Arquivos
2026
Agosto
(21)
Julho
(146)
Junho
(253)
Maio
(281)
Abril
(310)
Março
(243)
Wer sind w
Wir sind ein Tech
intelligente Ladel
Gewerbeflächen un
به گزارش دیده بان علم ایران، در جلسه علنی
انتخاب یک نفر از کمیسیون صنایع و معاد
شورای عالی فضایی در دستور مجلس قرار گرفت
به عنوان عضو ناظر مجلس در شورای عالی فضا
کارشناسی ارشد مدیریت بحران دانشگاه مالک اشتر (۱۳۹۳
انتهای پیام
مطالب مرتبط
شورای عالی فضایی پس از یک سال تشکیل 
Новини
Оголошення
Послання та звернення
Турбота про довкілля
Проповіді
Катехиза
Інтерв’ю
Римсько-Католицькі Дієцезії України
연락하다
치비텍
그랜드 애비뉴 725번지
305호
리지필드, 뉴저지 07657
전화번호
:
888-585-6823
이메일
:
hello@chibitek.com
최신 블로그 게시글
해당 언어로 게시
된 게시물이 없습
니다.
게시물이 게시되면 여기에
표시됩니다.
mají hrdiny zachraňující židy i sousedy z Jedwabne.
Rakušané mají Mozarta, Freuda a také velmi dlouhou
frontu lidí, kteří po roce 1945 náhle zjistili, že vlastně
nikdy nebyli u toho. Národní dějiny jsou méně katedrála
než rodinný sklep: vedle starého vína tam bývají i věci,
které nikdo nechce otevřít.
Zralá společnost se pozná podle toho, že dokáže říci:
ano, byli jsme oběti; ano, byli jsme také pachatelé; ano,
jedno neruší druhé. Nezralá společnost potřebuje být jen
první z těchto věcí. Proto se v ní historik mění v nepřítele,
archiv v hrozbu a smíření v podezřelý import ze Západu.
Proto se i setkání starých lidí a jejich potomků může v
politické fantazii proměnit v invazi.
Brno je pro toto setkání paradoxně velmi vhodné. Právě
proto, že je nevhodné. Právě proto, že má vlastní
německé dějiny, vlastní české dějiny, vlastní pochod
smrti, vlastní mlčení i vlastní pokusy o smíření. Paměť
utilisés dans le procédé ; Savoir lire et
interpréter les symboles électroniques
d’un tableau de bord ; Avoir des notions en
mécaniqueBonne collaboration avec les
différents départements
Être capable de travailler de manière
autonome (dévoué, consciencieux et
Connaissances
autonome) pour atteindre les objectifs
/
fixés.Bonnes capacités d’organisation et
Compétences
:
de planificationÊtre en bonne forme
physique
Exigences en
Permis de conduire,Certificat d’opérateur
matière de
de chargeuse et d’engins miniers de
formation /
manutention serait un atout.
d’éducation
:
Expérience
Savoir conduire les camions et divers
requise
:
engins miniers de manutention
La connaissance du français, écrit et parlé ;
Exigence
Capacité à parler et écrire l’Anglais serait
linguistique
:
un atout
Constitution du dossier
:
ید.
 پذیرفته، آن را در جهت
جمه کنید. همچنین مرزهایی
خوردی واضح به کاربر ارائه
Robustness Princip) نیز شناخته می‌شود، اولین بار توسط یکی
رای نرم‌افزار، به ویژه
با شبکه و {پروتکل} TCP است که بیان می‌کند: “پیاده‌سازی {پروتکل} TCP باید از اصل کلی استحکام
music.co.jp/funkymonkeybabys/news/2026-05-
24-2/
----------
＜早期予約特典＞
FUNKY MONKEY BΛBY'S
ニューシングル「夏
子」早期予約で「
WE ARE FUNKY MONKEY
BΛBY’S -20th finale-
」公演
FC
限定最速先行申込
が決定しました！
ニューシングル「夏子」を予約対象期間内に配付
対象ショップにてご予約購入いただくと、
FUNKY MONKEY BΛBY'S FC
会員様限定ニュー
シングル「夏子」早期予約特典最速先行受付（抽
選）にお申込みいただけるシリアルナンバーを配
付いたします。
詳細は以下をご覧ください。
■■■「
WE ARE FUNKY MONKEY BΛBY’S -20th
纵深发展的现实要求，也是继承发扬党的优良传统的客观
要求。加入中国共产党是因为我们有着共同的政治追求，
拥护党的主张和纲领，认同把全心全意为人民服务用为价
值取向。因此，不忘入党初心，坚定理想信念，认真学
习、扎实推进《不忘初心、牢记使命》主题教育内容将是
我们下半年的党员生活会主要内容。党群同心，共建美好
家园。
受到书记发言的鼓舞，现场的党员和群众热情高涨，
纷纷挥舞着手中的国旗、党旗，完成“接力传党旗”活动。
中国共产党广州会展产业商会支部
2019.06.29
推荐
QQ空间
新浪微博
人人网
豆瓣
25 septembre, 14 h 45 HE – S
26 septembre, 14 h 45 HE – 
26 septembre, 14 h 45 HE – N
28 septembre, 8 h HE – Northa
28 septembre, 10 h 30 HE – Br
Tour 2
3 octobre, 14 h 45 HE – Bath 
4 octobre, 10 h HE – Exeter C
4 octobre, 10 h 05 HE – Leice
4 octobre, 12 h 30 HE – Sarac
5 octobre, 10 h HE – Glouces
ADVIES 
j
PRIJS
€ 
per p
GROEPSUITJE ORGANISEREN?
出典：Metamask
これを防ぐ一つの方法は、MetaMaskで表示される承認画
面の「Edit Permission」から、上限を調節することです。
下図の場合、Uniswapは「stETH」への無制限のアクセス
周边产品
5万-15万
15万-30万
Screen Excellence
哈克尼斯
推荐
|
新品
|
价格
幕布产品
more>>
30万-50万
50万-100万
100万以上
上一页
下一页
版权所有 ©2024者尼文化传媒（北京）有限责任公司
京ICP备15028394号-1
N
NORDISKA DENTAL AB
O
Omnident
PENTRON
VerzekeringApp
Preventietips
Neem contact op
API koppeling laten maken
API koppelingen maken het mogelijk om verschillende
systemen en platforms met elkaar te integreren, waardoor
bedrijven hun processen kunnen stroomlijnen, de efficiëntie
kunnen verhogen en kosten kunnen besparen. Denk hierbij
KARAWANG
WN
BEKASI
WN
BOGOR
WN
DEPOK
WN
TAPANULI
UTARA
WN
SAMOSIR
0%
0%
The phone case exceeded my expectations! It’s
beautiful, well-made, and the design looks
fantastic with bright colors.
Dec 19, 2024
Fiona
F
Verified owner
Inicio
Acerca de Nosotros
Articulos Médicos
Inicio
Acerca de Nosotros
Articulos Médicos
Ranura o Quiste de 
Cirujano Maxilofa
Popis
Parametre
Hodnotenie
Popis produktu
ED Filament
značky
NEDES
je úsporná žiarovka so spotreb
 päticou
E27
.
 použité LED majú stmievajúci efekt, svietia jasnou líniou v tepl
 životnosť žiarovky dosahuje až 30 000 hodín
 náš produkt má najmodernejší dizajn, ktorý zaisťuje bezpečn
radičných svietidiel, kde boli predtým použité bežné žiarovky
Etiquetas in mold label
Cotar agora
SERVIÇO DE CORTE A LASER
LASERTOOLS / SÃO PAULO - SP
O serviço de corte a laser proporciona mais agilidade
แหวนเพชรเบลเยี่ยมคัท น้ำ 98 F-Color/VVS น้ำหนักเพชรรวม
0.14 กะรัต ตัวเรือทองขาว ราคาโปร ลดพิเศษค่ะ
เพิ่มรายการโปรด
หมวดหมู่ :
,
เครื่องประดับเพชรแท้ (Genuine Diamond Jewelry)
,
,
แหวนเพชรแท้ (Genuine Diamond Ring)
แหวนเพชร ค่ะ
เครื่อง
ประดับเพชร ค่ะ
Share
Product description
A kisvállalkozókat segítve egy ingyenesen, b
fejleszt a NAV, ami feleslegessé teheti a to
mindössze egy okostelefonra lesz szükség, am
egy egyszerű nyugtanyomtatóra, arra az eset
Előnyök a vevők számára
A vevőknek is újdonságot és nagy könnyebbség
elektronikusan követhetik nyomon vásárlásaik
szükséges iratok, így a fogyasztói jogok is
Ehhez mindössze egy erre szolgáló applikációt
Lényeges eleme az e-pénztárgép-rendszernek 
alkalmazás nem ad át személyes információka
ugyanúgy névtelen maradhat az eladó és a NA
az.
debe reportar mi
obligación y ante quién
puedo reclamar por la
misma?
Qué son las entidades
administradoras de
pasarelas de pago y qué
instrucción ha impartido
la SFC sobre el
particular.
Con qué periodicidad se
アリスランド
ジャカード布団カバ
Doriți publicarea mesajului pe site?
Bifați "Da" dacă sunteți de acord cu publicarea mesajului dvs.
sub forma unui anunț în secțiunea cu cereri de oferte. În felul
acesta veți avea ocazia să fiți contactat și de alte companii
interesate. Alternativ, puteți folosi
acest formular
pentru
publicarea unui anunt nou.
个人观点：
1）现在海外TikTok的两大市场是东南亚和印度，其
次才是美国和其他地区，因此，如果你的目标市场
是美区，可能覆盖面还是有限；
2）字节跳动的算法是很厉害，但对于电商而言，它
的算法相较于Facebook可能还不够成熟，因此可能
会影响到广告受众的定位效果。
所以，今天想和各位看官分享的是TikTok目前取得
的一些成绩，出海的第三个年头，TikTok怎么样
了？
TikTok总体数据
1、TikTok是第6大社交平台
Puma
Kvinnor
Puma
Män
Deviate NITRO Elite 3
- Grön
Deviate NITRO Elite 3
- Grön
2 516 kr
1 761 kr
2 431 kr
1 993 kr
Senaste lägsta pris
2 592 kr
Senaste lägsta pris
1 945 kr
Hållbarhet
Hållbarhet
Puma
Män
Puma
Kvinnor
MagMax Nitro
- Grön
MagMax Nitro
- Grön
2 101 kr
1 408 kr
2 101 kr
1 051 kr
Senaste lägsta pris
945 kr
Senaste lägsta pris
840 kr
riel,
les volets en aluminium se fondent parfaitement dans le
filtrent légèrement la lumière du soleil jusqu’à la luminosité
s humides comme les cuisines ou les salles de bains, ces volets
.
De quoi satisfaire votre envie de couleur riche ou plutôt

□ □ □ □ □ □ □

» REQUIRED ACTION:
From the entries above, tally every line holding the string "شورای". Give only the count.

» EXERCISE RESPONSE:
3